Unique Channel IDs: 64
Unique Channel Usernames: 7


### Video Extraction Functions for YouTube API

In [67]:
def get_channel_stats(youtube, channel_id, id_type):
    
    # Get the YouTube API response based on the IDs you scrape using scrape_channel_ids

    # Parameters:
    # youtube: result of make_client
    # channel_id: scraped ID
    # id_type: 'channel_id' or 'channel_username'

    if id_type == 'channel_id':
        request = youtube.channels().list(
            part = 'snippet,contentDetails,statistics',
            id=channel_id
        )

        response = request.execute()
  
    if id_type == 'channel_username':
        request = youtube.channels().list(
        part = 'snippet,contentDetails,statistics',
        forUsername=channel_id
        )

        response = request.execute()
    
    return response['items']

def get_video_list(youtube, upload_id):

    # Get a channel's videos based on the upload id

    # Parameters:
    # youtube: result of make_client
    # upload_id:  channel_stats[0]['contentDetails']['relatedPlaylists']['uploads']

    video_list = []
    request = youtube.playlistItems().list(
        part="snippet,contentDetails",
        playlistId=upload_id,
        maxResults=50
    )
    next_page = True
    while next_page:
        response = request.execute()
        data = response['items']

        for video in data:
            video_id = video['contentDetails']['videoId']
            if video_id not in video_list:
                video_list.append(video_id)
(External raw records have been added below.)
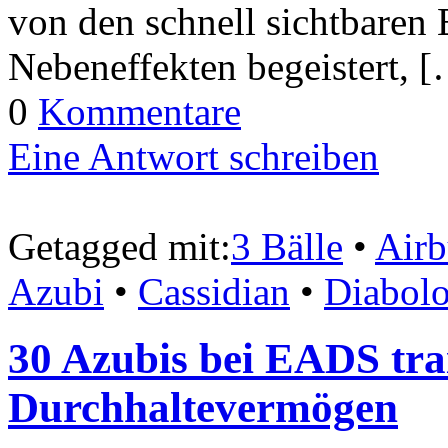
von den schnell sichtbaren 
Nebeneffekten begeistert, 
0
Kommentare
Eine Antwort schreiben
Getagged mit:
3 Bälle
•
Airb
Azubi
•
Cassidian
•
Diabolo
30 Azubis bei EADS tra
Durchhaltevermögen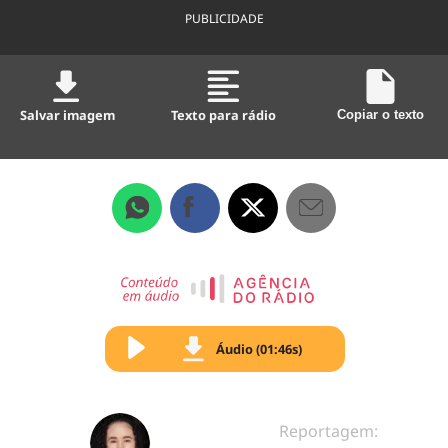
PUBLICIDADE
Salvar imagem
Texto para rádio
Copiar o texto
Áudio (01:46s)
Reportagem: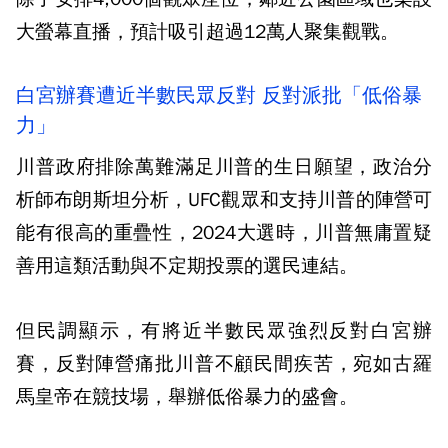
大螢幕直播，預計吸引超過12萬人聚集觀戰。
白宮辦賽遭近半數民眾反對 反對派批「低俗暴
力」
川普政府排除萬難滿足川普的生日願望，政治分
析師布朗斯坦分析，UFC觀眾和支持川普的陣營可
能有很高的重疊性，2024大選時，川普無庸置疑
善用這類活動與不定期投票的選民連結。
但民調顯示，有將近半數民眾強烈反對白宮辦
賽，反對陣營痛批川普不顧民間疾苦，宛如古羅
馬皇帝在競技場，舉辦低俗暴力的盛會。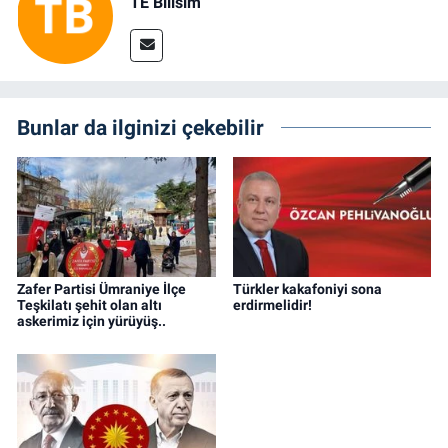
TE Bilisim
Bunlar da ilginizi çekebilir
Zafer Partisi Ümraniye İlçe
Türkler kakafoniyi sona
Teşkilatı şehit olan altı
erdirmelidir!
askerimiz için yürüyüş..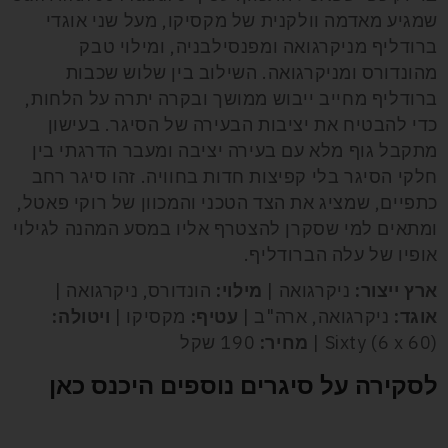
שמגיע מאדמה וולקנית של מקסיקו, מעל שני אוגדי
ברודליף מניקרגואה ומפנסילבניה, ומילוי טבק
מהונדורס ומניקרגואה. השילוב בין שלוש שכבות
ברודליף מחייב ייבוש ממושך ובקרה יתרה על הלחות,
כדי להבטיח את יציבות הבעירה של הסיגר. בעישון
מתקבל גוף מלא עם בעירה יציבה ומעבר הדרגתי בין
חלקי הסיגר בלי קפיצות חדות בחוויה. זהו סיגר רחב
כתפיים, שמציג את הצד הטכני והמכוון של רוקי פאטל,
ומתאים למי שסקרן להצטרף אליו במסע המהנה לגילוי
אופיו של עלה הברודליף.
ארץ ייצור:
ניקרגואה |
מילוי:
הונדורס, ניקרגואה |
אוגד:
ניקרגואה, ארה"ב |
עטיף:
מקסיקו |
ויטולה:
Sixty (6 x 60) |
מחיר:
190 שקל
לסקירה על סיגרים נוספים היכנס כאן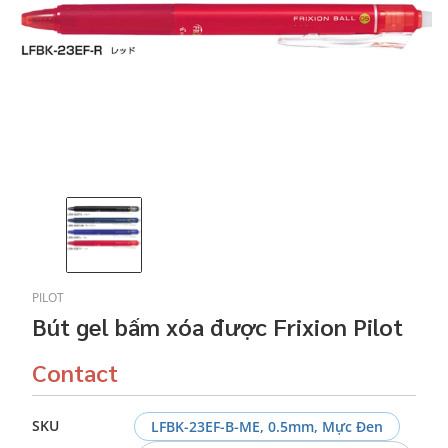
PILOT
Bút gel bấm xóa được Frixion Pilot
Contact
SKU
LFBK-23EF-B-ME, 0.5mm, Mực Đen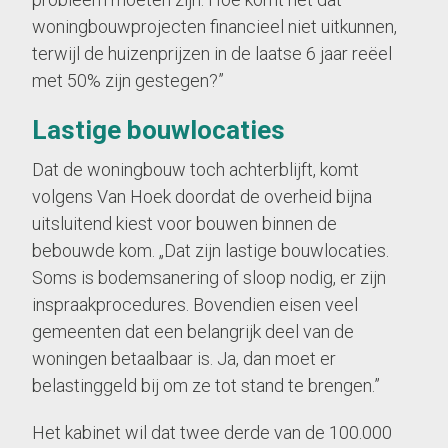
woningbouwprojecten financieel niet uitkunnen,
terwijl de huizenprijzen in de laatse 6 jaar reëel
met 50% zijn gestegen?”
Lastige bouwlocaties
Dat de woningbouw toch achterblijft, komt
volgens Van Hoek doordat de overheid bijna
uitsluitend kiest voor bouwen binnen de
bebouwde kom. „Dat zijn lastige bouwlocaties.
Soms is bodemsanering of sloop nodig, er zijn
inspraakprocedures. Bovendien eisen veel
gemeenten dat een belangrijk deel van de
woningen betaalbaar is. Ja, dan moet er
belastinggeld bij om ze tot stand te brengen.”
Het kabinet wil dat twee derde van de 100.000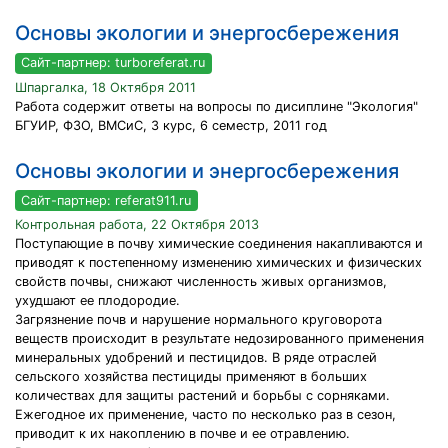
Основы экологии и энергосбережения
Сайт-партнер: turboreferat.ru
Шпаргалка, 18 Октября 2011
Работа содержит ответы на вопросы по дисиплине "Экология"
БГУИР, ФЗО, ВМСиС, 3 курс, 6 семестр, 2011 год
Основы экологии и энергосбережения
Сайт-партнер: referat911.ru
Контрольная работа, 22 Октября 2013
Поступающие в почву химические соединения накапливаются и
приводят к постепенному изменению химических и физических
свойств почвы, снижают численность живых организмов,
ухудшают ее плодородие.
Загрязнение почв и нарушение нормального круговорота
веществ происходит в результате недозированного применения
минеральных удобрений и пестицидов. В ряде отраслей
сельского хозяйства пестициды применяют в больших
количествах для защиты растений и борьбы с сорняками.
Ежегодное их применение, часто по несколько раз в сезон,
приводит к их накоплению в почве и ее отравлению.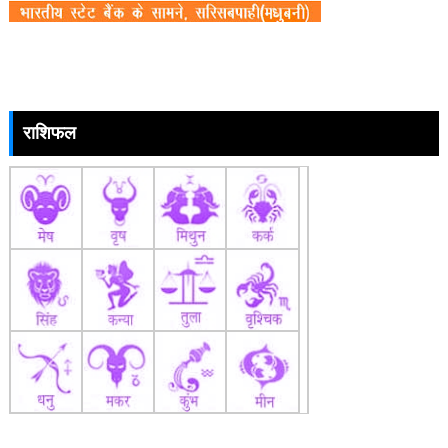
राशिफल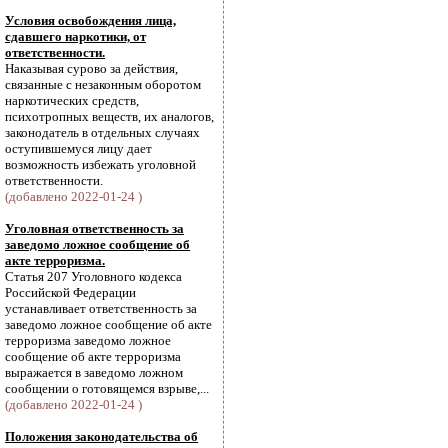
Условия освобождения лица,
сдавшего наркотики, от
ответственности.
Наказывая сурово за действия,
связанные с незаконным оборотом
наркотических средств,
психотропных веществ, их аналогов,
законодатель в отдельных случаях
оступившемуся лицу дает
возможность избежать уголовной
ответственности.
(добавлено 2022-01-24 )
Уголовная ответственность за
заведомо ложное сообщение об
акте терроризма.
Статья 207 Уголовного кодекса
Российской Федерации
устанавливает ответственность за
заведомо ложное сообщение об акте
терроризма заведомо ложное
сообщение об акте терроризма
выражается в заведомо ложном
сообщении о готовящемся взрыве,...
(добавлено 2022-01-24 )
Положения законодательства об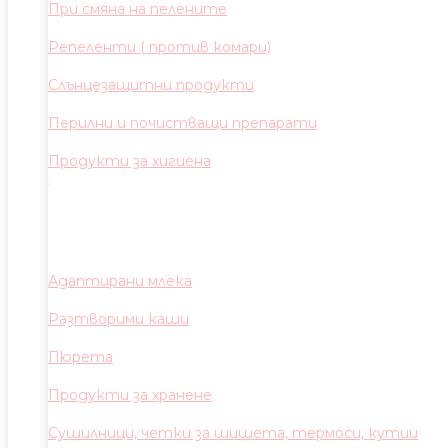
При смяна на пелените
Репеленти ( против комари)
Слънцезащитни продукти
Перилни и почистващи препарати
Продукти за хигиена
Адаптирани млека
Разтворими каши
Пюрета
Продукти за хранене
Сушилници, четки за шишета, термоси, кутии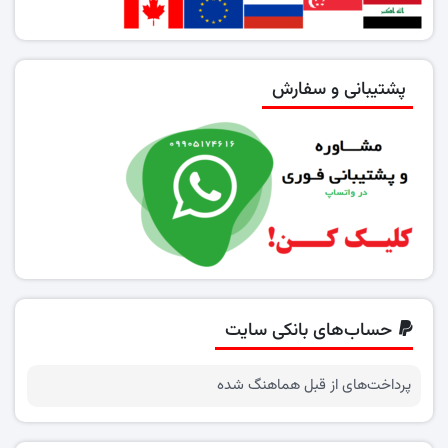
پشتیبانی و سفارش
حساب‌های بانکی سایت
پرداخت‌های از قبل هماهنگ شده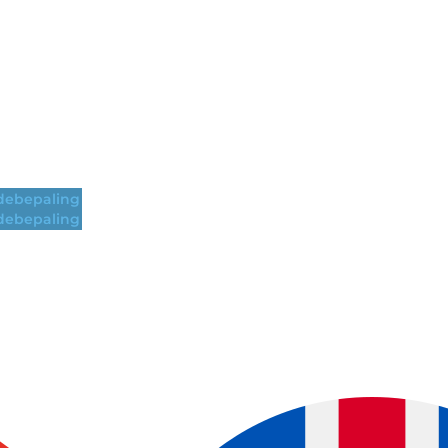
ebepaling
ebepaling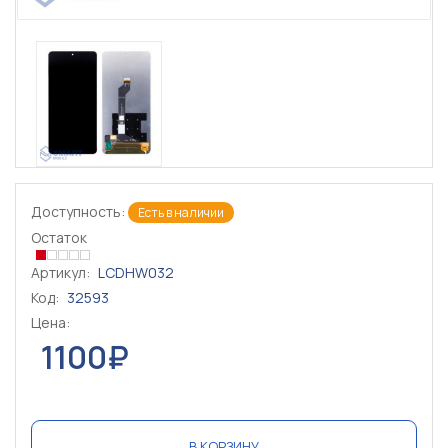
Доступность:
Есть в наличии
Остаток
Артикул:
LCDHW032
Код:
32593
Цена:
1100₽
В КОРЗИНУ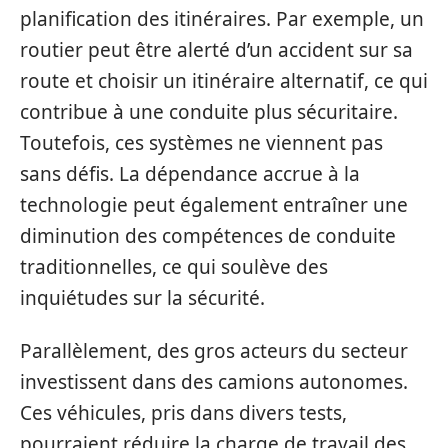
planification des itinéraires. Par exemple, un
routier peut être alerté d’un accident sur sa
route et choisir un itinéraire alternatif, ce qui
contribue à une conduite plus sécuritaire.
Toutefois, ces systèmes ne viennent pas
sans défis. La dépendance accrue à la
technologie peut également entraîner une
diminution des compétences de conduite
traditionnelles, ce qui soulève des
inquiétudes sur la sécurité.
Parallèlement, des gros acteurs du secteur
investissent dans des camions autonomes.
Ces véhicules, pris dans divers tests,
pourraient réduire la charge de travail des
        if 'nextPageToken' in response.keys():
            next_page = True
            request = youtube.playlistItems().list(
                part="snippet,contentDetails",
                playlistId=upload_id,
                pageToken=response['nextPageToken'],
                maxResults=50
            )
        else:
            next_page = False

    return video_list

def get_video_details(youtube, video_list):

    # Extract the columns needed for the final data frame based on the video list

    # Parameters:
    # youtube: result of make_client
    # video_list: videos from get_video_list

    stats_list=[]
    for i in range(0, len(video_list), 50):
        request= youtube.videos().list(
            part="snippet,contentDetails,statistics",
            id=video_list[i:i+50]
        )

        data = request.execute()
        for video in data['items']:
            chan_id = video['snippet']['channelId']
            vid_id = video['id']
            vid_name = video['snippet']['title']
            vid_publish_dt = video['snippet']['publishedAt']
            vid_thumb = video['snippet']['thumbnails']['default']['url']
            vid_duration = video['contentDetails']['duration']
            vid_caption = video['contentDetails']['caption']
            vid_viewcount = video['statistics'].get('viewCount',0)
            vid_likecount = video['statistics'].get('likeCount',0)
            vid_commentcount = video['statistics'].get('commentCount',0)
            data_dict=dict(chan_id=chan_id, vid_id=vid_id, vid_name=vid_name, vid_publish_dt=vid_publish_dt,
                          vid_thumb=vid_thumb,vid_duration=vid_duration,vid_caption=vid_caption,vid_viewcount=vid_viewcount,
                          vid_likecount=vid_likecount,vid_commentcount=vid_commentcount)
            stats_list.append(data_dict)

    return stats_list

def create_video_df(youtube, channel_ids, id_type):

    # Input a list of channel IDs, and this function outputs all videos for those channel IDs in the format needed for this project

    # Parameters:
    # youtube: result of make_client
    # channel_ids: list of channel IDs
    # id_type: 'channel_id' or 'channel_username' 

    channel_dfs = []
    vid_dfs = []
    for channel_id in channel_ids:
        try:
            channel_stats = get_channel_stats(youtube, channel_id, id_type)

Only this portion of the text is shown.